Another promising development in malaria-treatment drugs came through experiments conducted by Japanese researchers in December 2009. In their experiment, a nasally administered malaria vaccine prevented parasite transmission from infected mice to mosquitoes, showing potential that it could do the same between infected humans and mosquitoes. Science Daily reported the researchers as saying: "To our knowledge, this is the first time that mucosal vaccination has been demonstrated to be efficacious for directly preventing parasite transmission from vaccinated animals to mosquitoes, and the results may provide important insight into rational design of nonparenteral vaccines for use against human malaria."

Financing the fight

According the 2009 World Malaria Report, valuable strides have been made in funding the fight against Malaria. Funds committed to malaria control from international sources have increased substantially, from approximately $0.3 billion in 2003 to $1.7 billion in 2009. The levels of domestic funding for malaria also appear to have been maintained over this period. In 2009, the three major sources of funds for malaria control programs were national government spending, external assistance from donors, and household or private expenditures. However, external assistance is what primarily contributed to the increase in funding.
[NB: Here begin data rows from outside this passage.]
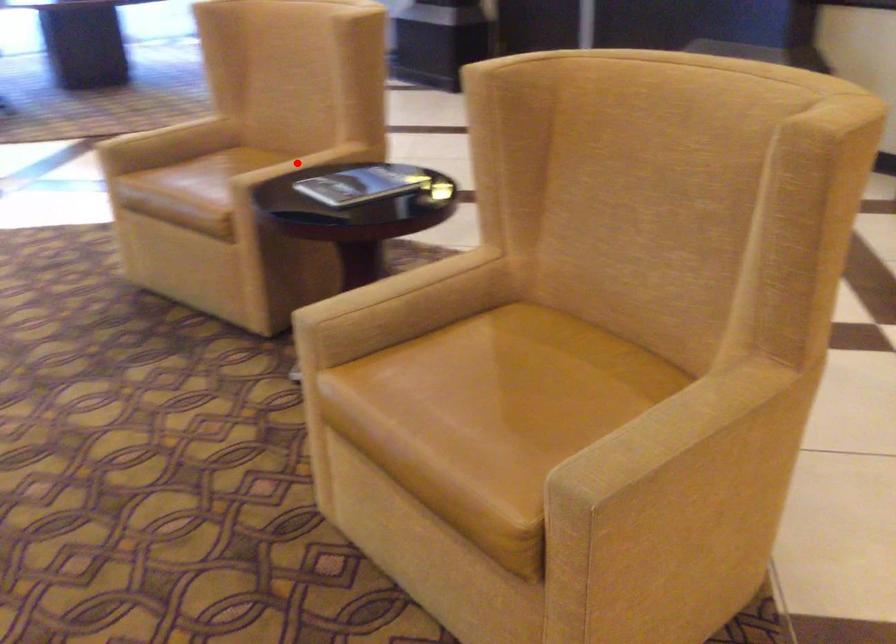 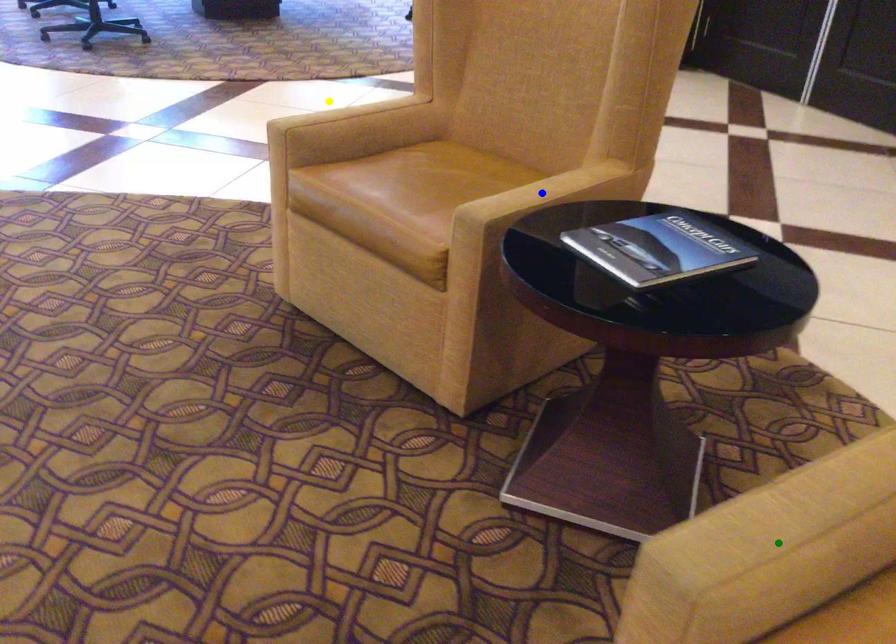 Question: I am providing you with two images of the same scene from different viewpoints. A red point is marked on the first image. You are given multiple points on the second image. In image 2, which mark is for the same physical point as the one in image 1?

Choices:
 (A) blue point
 (B) green point
 (C) yellow point

Answer: (A) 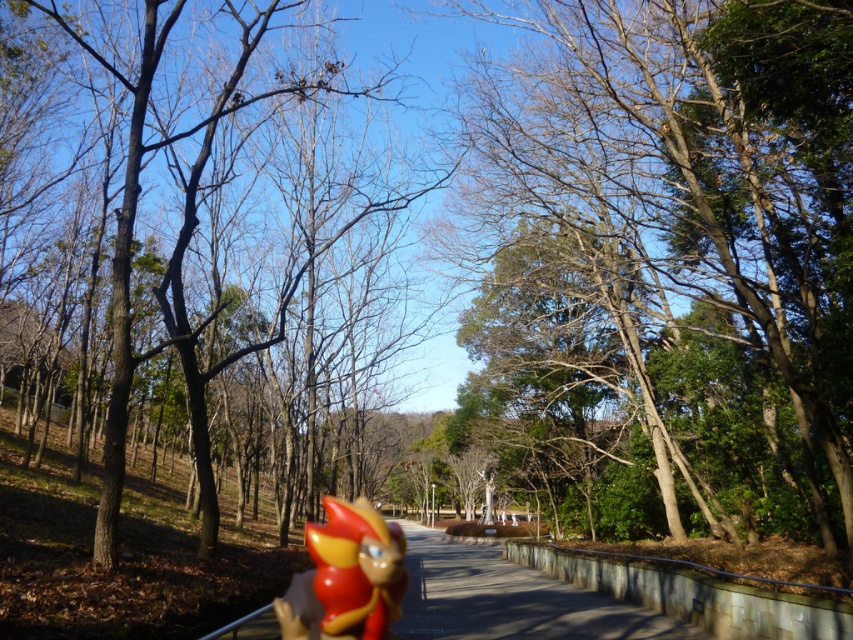 Question: Which of the following is the farthest from the observer?

Choices:
 (A) glossy plastic toy at center
 (B) brown bark tree at center
 (C) smooth bark tree at center

Answer: (C)

Question: Which object appears farthest from the camera in this image?

Choices:
 (A) glossy plastic toy at center
 (B) brown bark tree at center

Answer: (A)

Question: Which of the following is the farthest from the observer?

Choices:
 (A) glossy plastic toy at center
 (B) smooth bark tree at center

Answer: (B)

Question: Where is smooth bark tree at center located in relation to glossy plastic toy at center in the image?

Choices:
 (A) below
 (B) above

Answer: (B)

Question: Where is brown bark tree at center located in relation to glossy plastic toy at center in the image?

Choices:
 (A) left
 (B) right

Answer: (A)

Question: Is brown bark tree at center further to camera compared to glossy plastic toy at center?

Choices:
 (A) yes
 (B) no

Answer: (B) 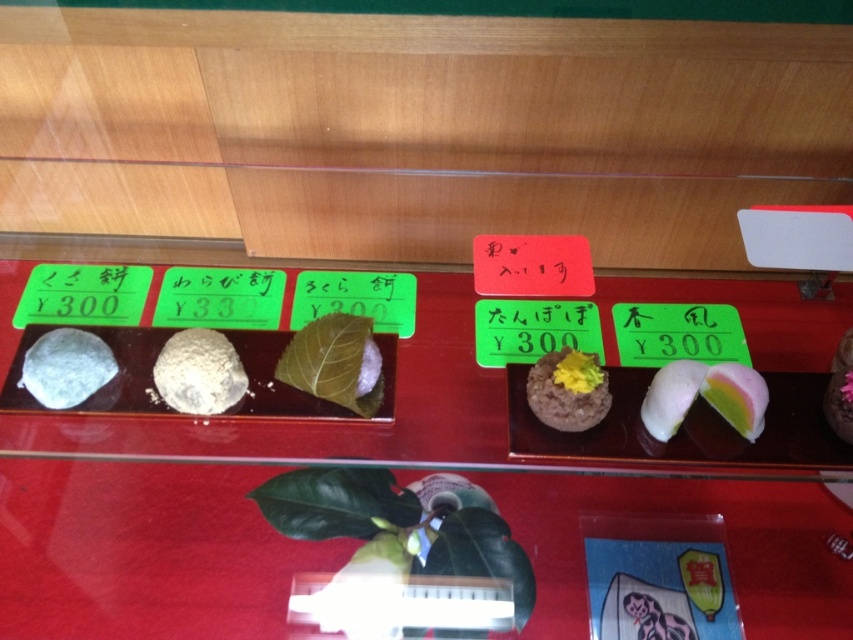 Which is more to the right, transparent glass tray at center or white matte rice ball at center?

From the viewer's perspective, transparent glass tray at center appears more on the right side.

Which is behind, point (608, 502) or point (202, 348)?

The point (608, 502) is more distant.

Is point (428, 445) farther from camera compared to point (161, 358)?

Yes, it is.

Identify the location of transparent glass tray at center. The height and width of the screenshot is (640, 853). (143, 552).

Does point (306, 381) come closer to viewer compared to point (732, 412)?

Yes, point (306, 381) is closer to viewer.

Which is behind, point (328, 390) or point (721, 410)?

Point (721, 410)

Find the location of a particular element. The width and height of the screenshot is (853, 640). green leafy wrap at center is located at coordinates (331, 362).

Which is below, green leafy wrap at center or white matte rice ball at center?

white matte rice ball at center is lower down.

Does point (318, 387) come behind point (195, 400)?

Yes, it is.

Who is more forward, (x=357, y=330) or (x=242, y=372)?

Point (x=357, y=330)

I want to click on green leafy wrap at center, so click(x=331, y=362). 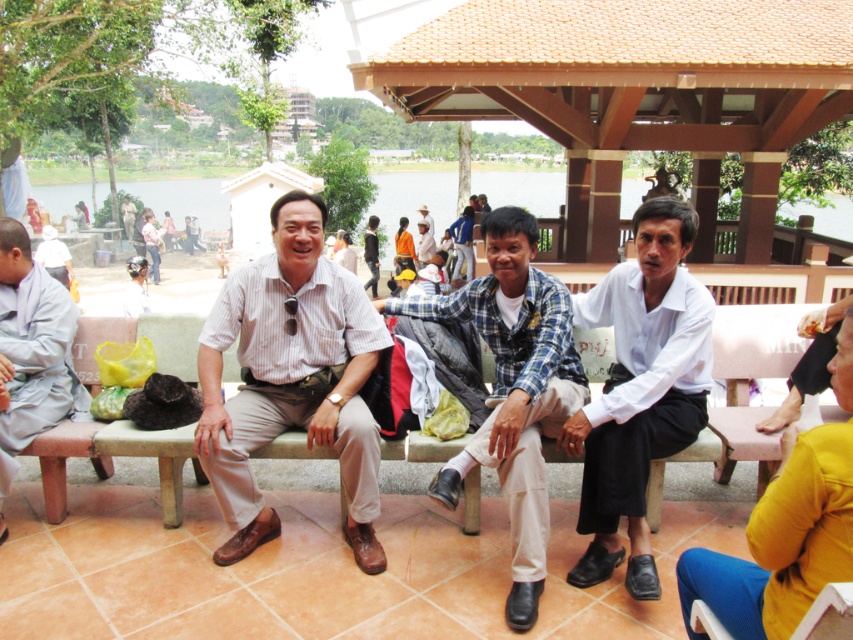 You are a photographer standing in front of the pavilion. You see a person wearing a white striped shirt at center and another wearing a light gray monk robe at left. Which one is more to the left?

The light gray monk robe at left is more to the left than the white striped shirt at center.

Based on the photo, you are a photographer trying to capture a group photo of the blue plaid shirt at center and the light gray monk robe at left. Since you want to ensure both subjects are in focus, you need to know which one is closer to the camera. Can you determine which subject is nearer to the camera based on their sizes?

The blue plaid shirt at center has a larger size compared to the light gray monk robe at left, which indicates that the blue plaid shirt at center is closer to the camera. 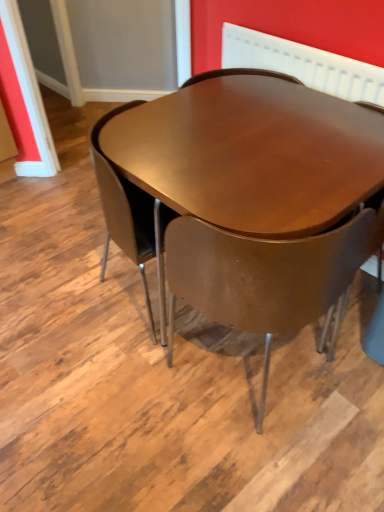 Question: Does matte brown chair at center come in front of shiny brown table at center?

Choices:
 (A) no
 (B) yes

Answer: (B)

Question: Can you confirm if matte brown chair at center is bigger than shiny brown table at center?

Choices:
 (A) no
 (B) yes

Answer: (A)

Question: From the image's perspective, is matte brown chair at center below shiny brown table at center?

Choices:
 (A) no
 (B) yes

Answer: (B)

Question: Can we say matte brown chair at center lies outside shiny brown table at center?

Choices:
 (A) no
 (B) yes

Answer: (A)

Question: Is matte brown chair at center far from shiny brown table at center?

Choices:
 (A) yes
 (B) no

Answer: (B)

Question: Is matte brown chair at center positioned behind shiny brown table at center?

Choices:
 (A) no
 (B) yes

Answer: (A)

Question: Can we say matte brown chair at center lies outside white textured radiator at upper center?

Choices:
 (A) yes
 (B) no

Answer: (A)

Question: From the image's perspective, is matte brown chair at center under white textured radiator at upper center?

Choices:
 (A) yes
 (B) no

Answer: (A)

Question: Is matte brown chair at center oriented towards white textured radiator at upper center?

Choices:
 (A) no
 (B) yes

Answer: (A)

Question: Is matte brown chair at center smaller than white textured radiator at upper center?

Choices:
 (A) yes
 (B) no

Answer: (B)

Question: Is matte brown chair at center further to camera compared to white textured radiator at upper center?

Choices:
 (A) yes
 (B) no

Answer: (B)

Question: From a real-world perspective, does matte brown chair at center sit lower than white textured radiator at upper center?

Choices:
 (A) no
 (B) yes

Answer: (B)

Question: Is shiny brown table at center bigger than white textured radiator at upper center?

Choices:
 (A) no
 (B) yes

Answer: (B) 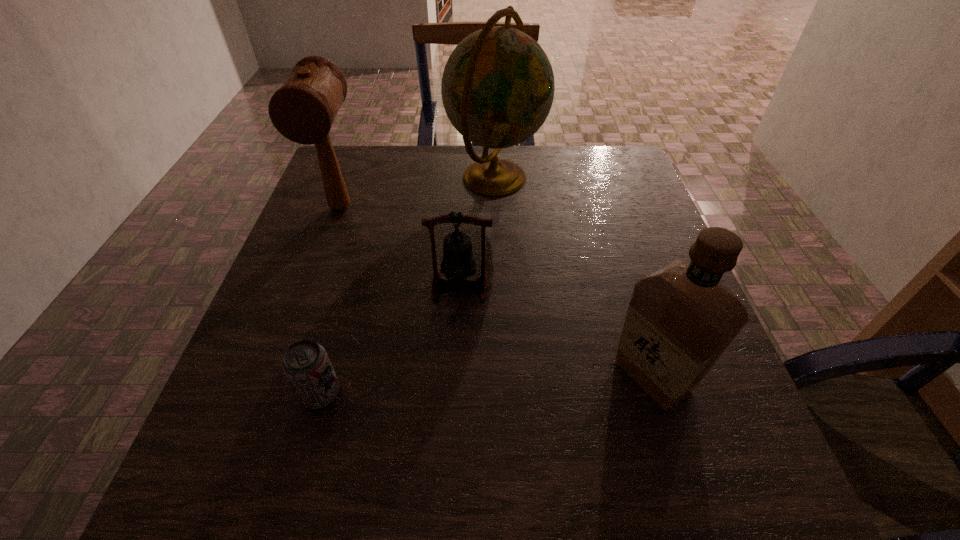 Find the location of a particular element. vacant space at the left edge of the desktop is located at coordinates (227, 452).

In the image, there is a desktop. At what (x,y) coordinates should I click in order to perform the action: click on free region at the right edge. Please return your answer as a coordinate pair (x, y). This screenshot has height=540, width=960. Looking at the image, I should click on pos(603,193).

Identify the location of vacant space at the far left corner of the desktop. (371, 150).

This screenshot has width=960, height=540. Find the location of `vacant space at the far right corner of the desktop`. vacant space at the far right corner of the desktop is located at coordinates (587, 151).

In the image, there is a desktop. Where is `blank space at the near right corner`? The width and height of the screenshot is (960, 540). blank space at the near right corner is located at coordinates (740, 473).

Where is `unoccupied area between the mallet and the third farthest object`? The width and height of the screenshot is (960, 540). unoccupied area between the mallet and the third farthest object is located at coordinates (400, 247).

Image resolution: width=960 pixels, height=540 pixels. What are the coordinates of `free space that is in between the mallet and the liquor` in the screenshot? It's located at (496, 292).

Image resolution: width=960 pixels, height=540 pixels. What are the coordinates of `vacant region between the bell and the globe` in the screenshot? It's located at (478, 232).

You are a GUI agent. You are given a task and a screenshot of the screen. Output one action in this format:
    pyautogui.click(x=<x>, y=<y>)
    Task: Click on the vacant space that is in between the tallest object and the bell
    
    Given the screenshot: What is the action you would take?
    pyautogui.click(x=478, y=232)

Locate an element on the screen. free space that is in between the beer can and the liquor is located at coordinates (487, 385). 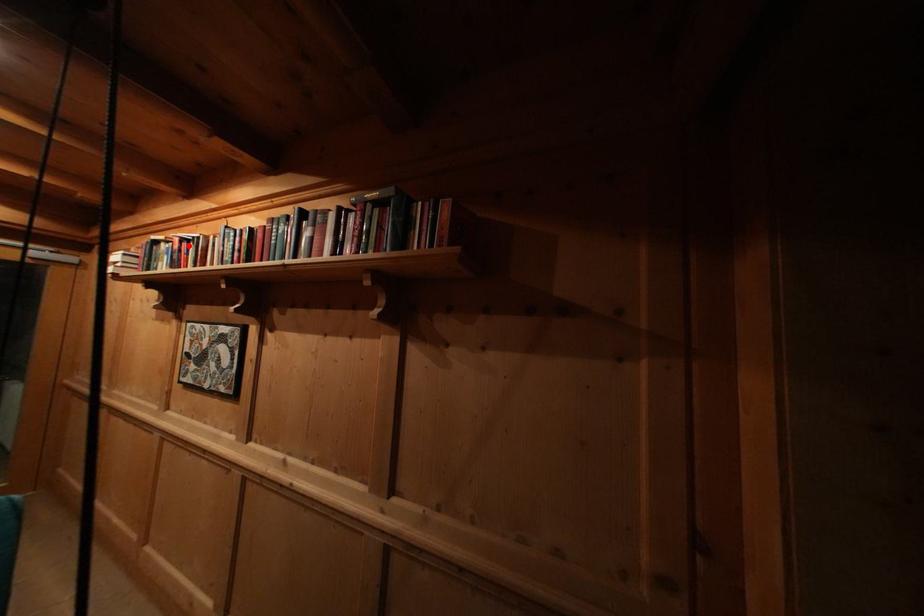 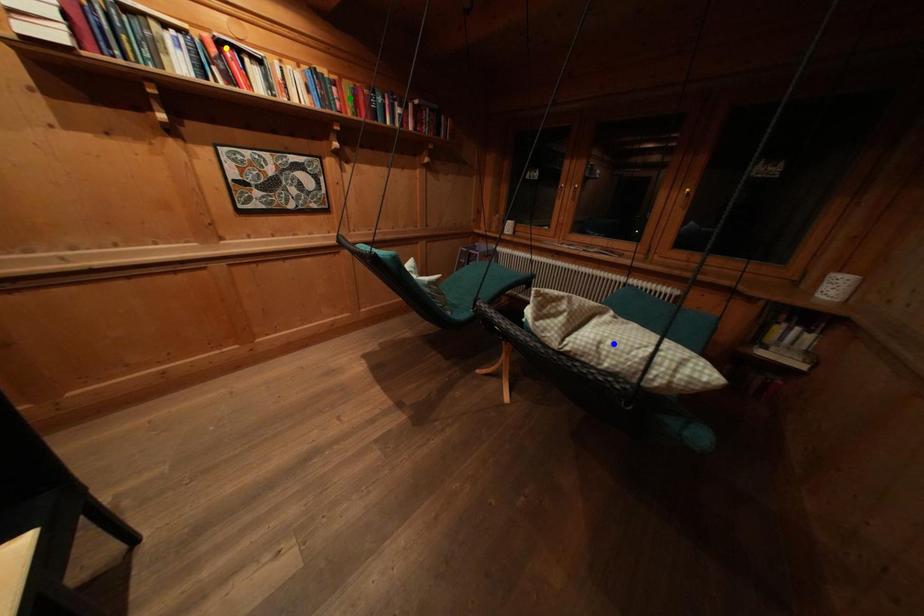 Question: I am providing you with two images of the same scene from different viewpoints. A red point is marked on the first image. You are given multiple points on the second image. Can you choose the point in image 2 that corresponds to the point in image 1?

Choices:
 (A) green point
 (B) yellow point
 (C) blue point

Answer: (B) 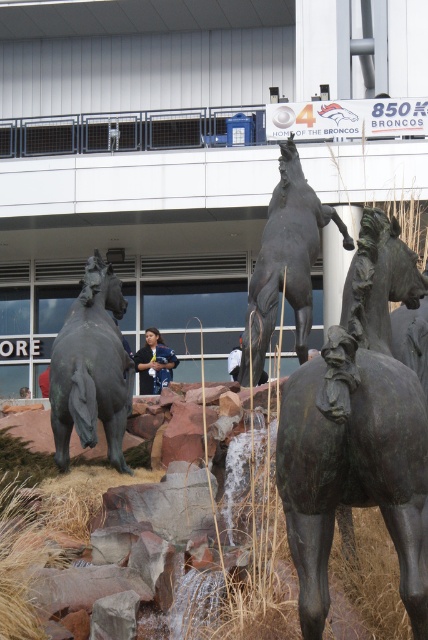 Question: Which point appears farthest from the camera in this image?

Choices:
 (A) (339, 499)
 (B) (88, 314)
 (C) (309, 195)

Answer: (C)

Question: Can you confirm if bronze horse at left is bigger than matte blue shirt at center?

Choices:
 (A) no
 (B) yes

Answer: (B)

Question: Estimate the real-world distances between objects in this image. Which object is closer to the bronze textured horse at center?

Choices:
 (A) bronze horse at upper center
 (B) matte blue shirt at center
 (C) bronze horse at left

Answer: (C)

Question: Does bronze textured horse at center appear on the right side of bronze horse at left?

Choices:
 (A) yes
 (B) no

Answer: (A)

Question: Which point appears farthest from the camera in this image?

Choices:
 (A) (146, 340)
 (B) (119, 284)
 (C) (303, 577)
 (D) (259, 285)

Answer: (A)

Question: Is bronze horse at upper center above matte blue shirt at center?

Choices:
 (A) no
 (B) yes

Answer: (B) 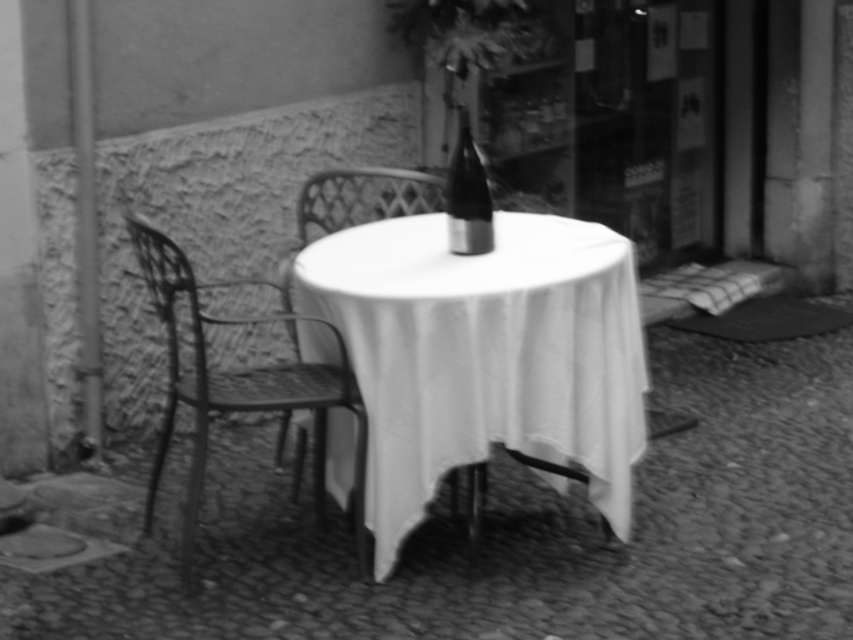 Question: Is white cloth-covered table at center bigger than metallic mesh chair at center?

Choices:
 (A) no
 (B) yes

Answer: (B)

Question: Which of these objects is positioned farthest from the white cloth-covered table at center?

Choices:
 (A) metallic mesh chair at center
 (B) metallic wire chair at left

Answer: (A)

Question: Where is white cloth-covered table at center located in relation to smooth glass bottle at center in the image?

Choices:
 (A) right
 (B) left

Answer: (A)

Question: Among these points, which one is nearest to the camera?

Choices:
 (A) (457, 236)
 (B) (320, 221)

Answer: (A)

Question: Can you confirm if metallic wire chair at left is positioned below metallic mesh chair at center?

Choices:
 (A) no
 (B) yes

Answer: (B)

Question: Which object is farther from the camera taking this photo?

Choices:
 (A) metallic mesh chair at center
 (B) metallic wire chair at left
 (C) white cloth-covered table at center

Answer: (A) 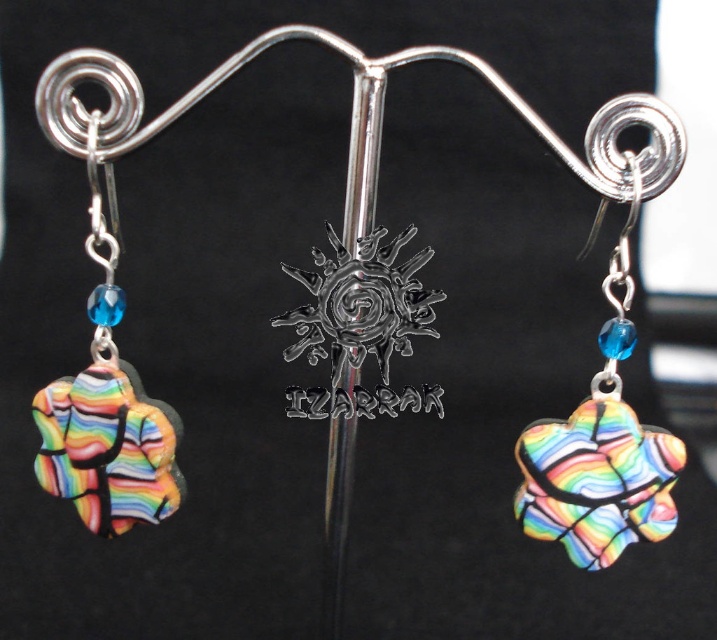 Question: Which object is farther from the camera taking this photo?

Choices:
 (A) rainbow glass heart at center
 (B) rainbow glass flower at left

Answer: (B)

Question: Observing the image, what is the correct spatial positioning of rainbow glass heart at center in reference to rainbow glass flower at left?

Choices:
 (A) above
 (B) below

Answer: (B)

Question: Which point is closer to the camera?

Choices:
 (A) (607, 108)
 (B) (104, 81)

Answer: (A)

Question: In this image, where is rainbow glass heart at center located relative to rainbow glass flower at left?

Choices:
 (A) right
 (B) left

Answer: (A)

Question: Is rainbow glass heart at center in front of rainbow glass flower at left?

Choices:
 (A) no
 (B) yes

Answer: (B)

Question: Which object is closer to the camera taking this photo?

Choices:
 (A) rainbow glass heart at center
 (B) rainbow glass flower at left

Answer: (A) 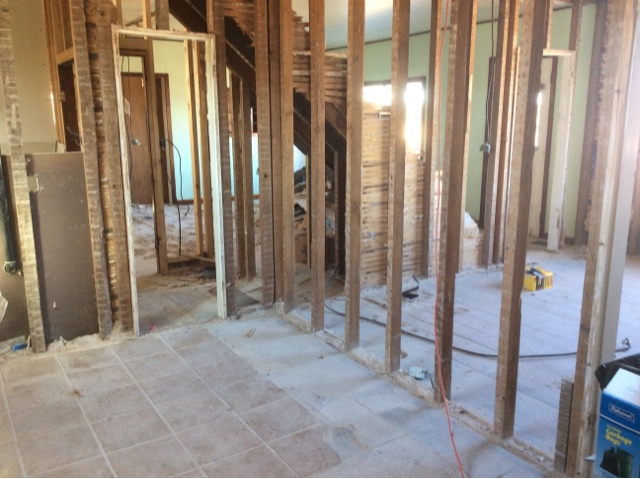 Identify the location of power extension cable. The image size is (640, 479). (452, 435).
Some countries with less external assistance have reported success in reducing the number of malaria cases, but these countries tend to be richer with better developed malaria programs, and likely receive more domestic resources for their programs. Thus, while high levels of funding may be responsible for decreases in malaria incidence, funding agencies tend to place funds in countries where success is more likely or has already been demonstrated. Countries that substantially reduce their malaria cases can face difficulties in justifying continued investment in malaria control. According to the WHO, continued or increased support is critical to protect current achievements and move towards the elimination of malaria.

Moving towards the elimination of malaria

For the United Nations and the WHO, the elimination of malaria is a definite future target. Throughout the duration of the Global Malaria Eradication Program, which existed up until 1987, 24 countries were certified as malaria-free. Since then, an additional 9 countries have reported intermittent periods of zero locally acquired cases. According to the WHO, because of the global momentum towards malaria intervention, some countries in subtropical and even tropical regions have been able to reduce their incidence of malaria to the extent that they consider to be close to its elimination.

While this movement is still in its early stages, the proven possibility of disease eradication provides hope. An example of an eliminated disease is smallpox. Smallpox was responsible for nearly 500 million deaths during the 20th century. In the early 1950s, about 150 years after the introduction of the smallpox vaccination, WHO figures showed that there were an estimated 50 million smallpox cases occurring annually worldwide. By 1967, these figures had fallen to around 10-15 million thanks to vaccinations. 1967 was the year the WHO launched an intensified program to eradicate smallpox worldwide. This global eradication campaign was successful, pushing back smallpox to northeast Africa, and finally to the last natural case in Somalia in 1977. The global eradication of smallpox was verified by scientists in December 1979, and endorsed by the World Health Assembly in 1980.

Because of the interest in pushing the boundaries of malaria-free areas around the world, the WHO, UNICEF, the UN Development Program, and the World Bank created the Global Malaria Action Plan (GMAP) in 2008. GMAP’s first target is that by 2015, at least eight to ten countries currently in the malaria elimination stage will achieve zero incidences of locally transmitted infections. By the end of 2009, these countries, which are currently in the elimination stage, included Algeria, Iraq, the Republic of Korea, and Saudi Arabia. GMAP’s second target concerns the years beyond 2015, where countries currently in the pre-elimination stage will move to elimination of the disease. Countries currently in the pre-elimination stage include Argentina, El Salvador, Paraguay, Iran, Malaysia, the Democratic People’s Republic of Korea, and Sri Lanka.